Traditionally, students seeking graduate degrees in business come from parallel backgrounds. That is, their undergraduate or professional work tends to be in the areas of consulting, accounting, or general business administration. An MBA is an opportunity to round out their existing skills, or give them a leg up the corporate ladder.

A recent Kaplan Test Prep survey of over 140 business schools in the U.S. and Canada revealed a shift. For the 2013-2014 admissions cycle, more than half of the accepted students come from STEM backgrounds-that is Science, Technology, Engineering and Math.

While it may be a notable change, it also makes sense. The tech industry is burgeoning. Graduates fluent in the languages of both business and technology have a real professional edge.

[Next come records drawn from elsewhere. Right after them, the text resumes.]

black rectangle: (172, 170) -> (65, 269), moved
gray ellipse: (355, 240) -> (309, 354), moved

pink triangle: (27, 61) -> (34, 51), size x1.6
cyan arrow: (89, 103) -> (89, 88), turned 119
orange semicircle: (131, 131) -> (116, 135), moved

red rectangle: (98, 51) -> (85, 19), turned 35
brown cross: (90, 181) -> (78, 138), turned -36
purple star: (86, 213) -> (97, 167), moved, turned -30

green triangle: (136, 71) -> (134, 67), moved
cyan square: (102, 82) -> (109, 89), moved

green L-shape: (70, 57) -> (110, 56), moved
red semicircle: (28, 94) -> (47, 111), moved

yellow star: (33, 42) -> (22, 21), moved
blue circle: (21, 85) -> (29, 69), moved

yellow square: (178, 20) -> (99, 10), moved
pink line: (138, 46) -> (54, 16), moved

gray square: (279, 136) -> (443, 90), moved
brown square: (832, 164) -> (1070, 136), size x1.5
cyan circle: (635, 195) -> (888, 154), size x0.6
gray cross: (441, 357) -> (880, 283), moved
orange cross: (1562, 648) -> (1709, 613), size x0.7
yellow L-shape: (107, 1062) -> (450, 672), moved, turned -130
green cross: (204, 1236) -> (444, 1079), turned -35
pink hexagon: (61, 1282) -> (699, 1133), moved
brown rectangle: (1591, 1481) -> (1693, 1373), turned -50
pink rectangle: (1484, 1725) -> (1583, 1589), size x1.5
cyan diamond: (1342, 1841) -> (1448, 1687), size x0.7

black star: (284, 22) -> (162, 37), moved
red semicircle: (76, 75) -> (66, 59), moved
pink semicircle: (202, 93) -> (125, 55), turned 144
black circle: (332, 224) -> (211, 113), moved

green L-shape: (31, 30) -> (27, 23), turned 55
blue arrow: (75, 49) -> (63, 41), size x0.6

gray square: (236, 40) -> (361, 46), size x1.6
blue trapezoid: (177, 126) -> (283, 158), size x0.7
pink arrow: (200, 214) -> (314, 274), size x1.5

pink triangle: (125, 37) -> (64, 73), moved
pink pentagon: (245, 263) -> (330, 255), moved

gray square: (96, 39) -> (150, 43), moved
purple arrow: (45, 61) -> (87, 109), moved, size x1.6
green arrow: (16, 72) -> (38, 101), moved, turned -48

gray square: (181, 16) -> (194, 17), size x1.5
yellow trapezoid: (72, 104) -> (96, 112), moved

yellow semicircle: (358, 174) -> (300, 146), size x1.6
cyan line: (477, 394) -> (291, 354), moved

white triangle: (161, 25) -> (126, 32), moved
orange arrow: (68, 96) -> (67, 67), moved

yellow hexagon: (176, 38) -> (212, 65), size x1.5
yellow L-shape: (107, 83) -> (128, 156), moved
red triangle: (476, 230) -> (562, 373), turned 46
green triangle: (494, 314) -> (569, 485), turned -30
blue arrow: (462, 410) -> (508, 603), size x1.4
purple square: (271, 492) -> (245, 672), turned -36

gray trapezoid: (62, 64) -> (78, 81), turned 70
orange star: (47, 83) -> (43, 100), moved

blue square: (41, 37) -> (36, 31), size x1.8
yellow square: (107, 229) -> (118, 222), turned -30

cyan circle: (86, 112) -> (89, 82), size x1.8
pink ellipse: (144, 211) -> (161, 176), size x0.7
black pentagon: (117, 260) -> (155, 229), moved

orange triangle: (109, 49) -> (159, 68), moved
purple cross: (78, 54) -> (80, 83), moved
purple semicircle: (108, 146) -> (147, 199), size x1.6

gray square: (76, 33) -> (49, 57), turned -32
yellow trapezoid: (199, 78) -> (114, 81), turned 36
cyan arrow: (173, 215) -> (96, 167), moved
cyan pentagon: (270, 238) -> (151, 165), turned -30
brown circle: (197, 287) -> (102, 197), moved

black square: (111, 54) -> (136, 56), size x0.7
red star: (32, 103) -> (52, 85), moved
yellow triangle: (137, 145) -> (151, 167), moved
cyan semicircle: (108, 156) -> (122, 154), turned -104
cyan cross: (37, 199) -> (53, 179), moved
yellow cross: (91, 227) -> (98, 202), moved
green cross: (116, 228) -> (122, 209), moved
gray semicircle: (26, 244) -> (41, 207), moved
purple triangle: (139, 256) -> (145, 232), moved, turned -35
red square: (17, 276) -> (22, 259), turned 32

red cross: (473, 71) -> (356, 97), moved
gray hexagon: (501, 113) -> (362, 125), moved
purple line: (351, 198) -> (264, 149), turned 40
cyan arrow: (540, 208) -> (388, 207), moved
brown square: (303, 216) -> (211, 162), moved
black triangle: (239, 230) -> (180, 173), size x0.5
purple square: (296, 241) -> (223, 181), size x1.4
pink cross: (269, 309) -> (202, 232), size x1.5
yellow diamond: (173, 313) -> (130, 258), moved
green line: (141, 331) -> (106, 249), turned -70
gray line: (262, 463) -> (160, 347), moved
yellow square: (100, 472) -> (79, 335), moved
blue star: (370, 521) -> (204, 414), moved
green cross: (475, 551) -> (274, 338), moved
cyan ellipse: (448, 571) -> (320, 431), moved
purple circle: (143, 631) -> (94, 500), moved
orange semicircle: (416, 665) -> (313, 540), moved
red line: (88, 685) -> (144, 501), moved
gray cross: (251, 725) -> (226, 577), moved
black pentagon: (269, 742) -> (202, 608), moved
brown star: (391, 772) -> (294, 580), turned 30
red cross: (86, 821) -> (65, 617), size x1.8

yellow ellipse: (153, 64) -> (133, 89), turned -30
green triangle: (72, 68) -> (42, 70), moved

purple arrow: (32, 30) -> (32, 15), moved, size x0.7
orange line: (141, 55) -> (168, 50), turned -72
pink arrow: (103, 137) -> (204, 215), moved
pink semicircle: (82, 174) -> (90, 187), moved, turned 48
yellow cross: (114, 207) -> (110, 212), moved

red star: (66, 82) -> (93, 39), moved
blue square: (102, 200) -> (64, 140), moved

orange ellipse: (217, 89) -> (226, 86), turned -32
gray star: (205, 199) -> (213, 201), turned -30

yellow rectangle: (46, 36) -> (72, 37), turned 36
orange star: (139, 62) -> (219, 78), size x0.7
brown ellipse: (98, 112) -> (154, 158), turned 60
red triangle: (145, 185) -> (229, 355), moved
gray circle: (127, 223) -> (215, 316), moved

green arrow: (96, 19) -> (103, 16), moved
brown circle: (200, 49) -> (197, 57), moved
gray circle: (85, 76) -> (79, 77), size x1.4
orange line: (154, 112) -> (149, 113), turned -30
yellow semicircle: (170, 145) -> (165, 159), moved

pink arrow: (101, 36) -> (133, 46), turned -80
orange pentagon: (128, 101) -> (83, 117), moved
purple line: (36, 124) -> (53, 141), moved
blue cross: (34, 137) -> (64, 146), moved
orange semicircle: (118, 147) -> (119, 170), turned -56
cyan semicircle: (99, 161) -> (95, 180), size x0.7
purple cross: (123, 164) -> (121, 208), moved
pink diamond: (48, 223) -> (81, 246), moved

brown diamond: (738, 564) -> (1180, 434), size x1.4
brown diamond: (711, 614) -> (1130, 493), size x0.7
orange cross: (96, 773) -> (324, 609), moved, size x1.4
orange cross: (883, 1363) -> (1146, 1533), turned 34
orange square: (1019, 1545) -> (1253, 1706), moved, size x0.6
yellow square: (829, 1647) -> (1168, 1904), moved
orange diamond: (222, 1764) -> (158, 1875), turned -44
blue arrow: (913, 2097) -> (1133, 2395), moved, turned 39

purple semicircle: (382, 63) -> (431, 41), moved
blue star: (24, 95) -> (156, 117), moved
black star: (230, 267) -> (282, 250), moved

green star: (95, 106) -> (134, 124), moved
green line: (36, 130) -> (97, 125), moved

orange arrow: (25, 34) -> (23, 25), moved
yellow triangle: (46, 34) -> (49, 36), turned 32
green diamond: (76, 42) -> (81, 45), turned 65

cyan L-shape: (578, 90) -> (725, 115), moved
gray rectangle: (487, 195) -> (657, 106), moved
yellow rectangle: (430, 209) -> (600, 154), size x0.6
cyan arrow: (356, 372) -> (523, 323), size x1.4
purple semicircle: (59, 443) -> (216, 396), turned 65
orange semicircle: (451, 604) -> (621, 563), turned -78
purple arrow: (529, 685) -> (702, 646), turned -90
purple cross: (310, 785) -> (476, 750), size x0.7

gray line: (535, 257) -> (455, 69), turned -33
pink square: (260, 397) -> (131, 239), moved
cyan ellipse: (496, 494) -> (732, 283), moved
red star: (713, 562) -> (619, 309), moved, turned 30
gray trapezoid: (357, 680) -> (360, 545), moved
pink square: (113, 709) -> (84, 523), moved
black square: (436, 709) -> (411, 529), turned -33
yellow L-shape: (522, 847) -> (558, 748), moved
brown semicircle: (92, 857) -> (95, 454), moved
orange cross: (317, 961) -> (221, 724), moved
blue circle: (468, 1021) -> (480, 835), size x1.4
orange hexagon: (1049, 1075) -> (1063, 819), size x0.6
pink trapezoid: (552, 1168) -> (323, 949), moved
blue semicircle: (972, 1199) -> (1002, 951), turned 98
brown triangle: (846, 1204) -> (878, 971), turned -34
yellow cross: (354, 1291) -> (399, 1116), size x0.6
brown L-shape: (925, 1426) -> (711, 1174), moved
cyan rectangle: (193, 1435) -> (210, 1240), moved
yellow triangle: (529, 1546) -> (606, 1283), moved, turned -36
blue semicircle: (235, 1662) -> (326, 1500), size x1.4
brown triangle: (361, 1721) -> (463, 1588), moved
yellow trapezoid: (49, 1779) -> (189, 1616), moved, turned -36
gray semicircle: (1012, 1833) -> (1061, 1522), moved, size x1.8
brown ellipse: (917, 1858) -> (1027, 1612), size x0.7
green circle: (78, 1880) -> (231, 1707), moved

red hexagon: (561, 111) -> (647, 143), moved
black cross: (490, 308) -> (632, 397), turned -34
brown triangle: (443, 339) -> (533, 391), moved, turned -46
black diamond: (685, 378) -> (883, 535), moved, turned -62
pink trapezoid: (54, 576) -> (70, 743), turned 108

Some experts speculate the demographic shift may lead to more highly specialized graduate school programs, with finely honed professional trajectories. Certainly, the intellectual diversity will enrich the overall quality of the education. Arguably, by turning out students with a broader range of abilities, business schools can bolster their reputations as fertile professional training grounds.

Finally, opening up the channels between historically disparate fields like engineering and business may help buy viagra pharmacy the overall health of the schools' professional networks. Whatever the long-term effects, the trend is a reminder that business school--like the marketplace it feeds--is constantly evolving.